The rail trails in Haliburton County and surrounding areas have seen a greater number of users and an increase of complaints, which has the Ontario Federation of Trail Riders concerned about safety and losing access. They’re reminding motorized users to practice safe operation of their vehicles, which includes giving space and slowing down for non-motorized users. /DARREN LUM Staff

Trail riders encourage courteous, safe use of trails

By Darren Lum

With more users out on the trails during the coronavirus pandemic, there have also been more complaints, which has raised concern for the Ontario Federation of Trail Riders.

Unlike on trails that are designated for specific types of users, some shared routes such as rail trails can cause stress when there are additional interactions between motorized and non-motorized users, said Mark Ayles, director with OFTR and member of the Haliburton Trail Riders.

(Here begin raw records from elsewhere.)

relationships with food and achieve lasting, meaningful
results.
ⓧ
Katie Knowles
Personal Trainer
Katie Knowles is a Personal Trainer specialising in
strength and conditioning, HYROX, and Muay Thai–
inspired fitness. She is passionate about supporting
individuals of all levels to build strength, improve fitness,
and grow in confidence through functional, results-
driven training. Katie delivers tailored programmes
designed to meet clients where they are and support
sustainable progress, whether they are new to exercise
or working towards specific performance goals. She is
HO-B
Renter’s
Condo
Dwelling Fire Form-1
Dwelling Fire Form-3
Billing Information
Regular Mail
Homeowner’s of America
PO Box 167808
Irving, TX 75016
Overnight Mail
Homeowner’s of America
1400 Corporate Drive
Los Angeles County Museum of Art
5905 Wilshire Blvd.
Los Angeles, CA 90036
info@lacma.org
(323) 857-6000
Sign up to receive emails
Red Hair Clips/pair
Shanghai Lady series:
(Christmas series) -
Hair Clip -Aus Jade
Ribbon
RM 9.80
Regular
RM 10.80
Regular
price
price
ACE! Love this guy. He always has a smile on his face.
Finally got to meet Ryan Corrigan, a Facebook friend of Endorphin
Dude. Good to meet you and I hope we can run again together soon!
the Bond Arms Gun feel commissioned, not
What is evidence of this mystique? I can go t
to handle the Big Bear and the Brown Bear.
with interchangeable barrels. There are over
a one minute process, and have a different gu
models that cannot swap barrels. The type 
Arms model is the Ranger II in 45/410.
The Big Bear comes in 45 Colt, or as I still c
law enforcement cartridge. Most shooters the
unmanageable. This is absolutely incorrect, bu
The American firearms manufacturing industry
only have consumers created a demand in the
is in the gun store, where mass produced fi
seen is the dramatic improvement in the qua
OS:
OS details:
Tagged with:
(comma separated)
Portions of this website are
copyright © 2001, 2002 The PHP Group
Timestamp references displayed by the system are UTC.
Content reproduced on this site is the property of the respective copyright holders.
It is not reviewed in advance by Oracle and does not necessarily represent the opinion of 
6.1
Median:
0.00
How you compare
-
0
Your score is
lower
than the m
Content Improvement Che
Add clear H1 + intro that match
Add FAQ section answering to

“When we’re on the rail trail and we’re running from Tory Hill down to Gooderham we may encounter just people walking with their dogs and kids and families, other ATVers, you know, anyone can be on that roadway … basically, it’s the busier areas,” he said. “You’re coming down a road and you see a family with their dog walking, really, you should slow right down to a crawl. One, you’re not making any dust for these people. Two, they know their kids are safe when these motorized vehicles are going by and it’s respectful, right?”

This practice can help to ensure access isn’t taken away by townships, who must address complaints, he said.

“If we get too many complaints of motorized vehicles running too fast when there’s young families, pets and kids on the trail, it’s easy for the township to say, ‘you know what, let’s keep them off our trail.’ So if we don’t respect everyone we could lose it, right?”

The OFTR’s code of conduct includes safe practices for its members, which includes riding sober; riding on existing trails; respecting nature, other users and the work of volunteers; complying with legislation; packing in and packing out; and not trespassing.

“If you’re unsure then don’t go,” he said. “That’s our little motto when we ride dirt bikes. If you think you might be trespassing, then turn around.”
Trails are closed not to deny someone’s enjoyment, but sometimes it’s for safety reasons such as a bridge that’s not passable or a trail that’s washed out.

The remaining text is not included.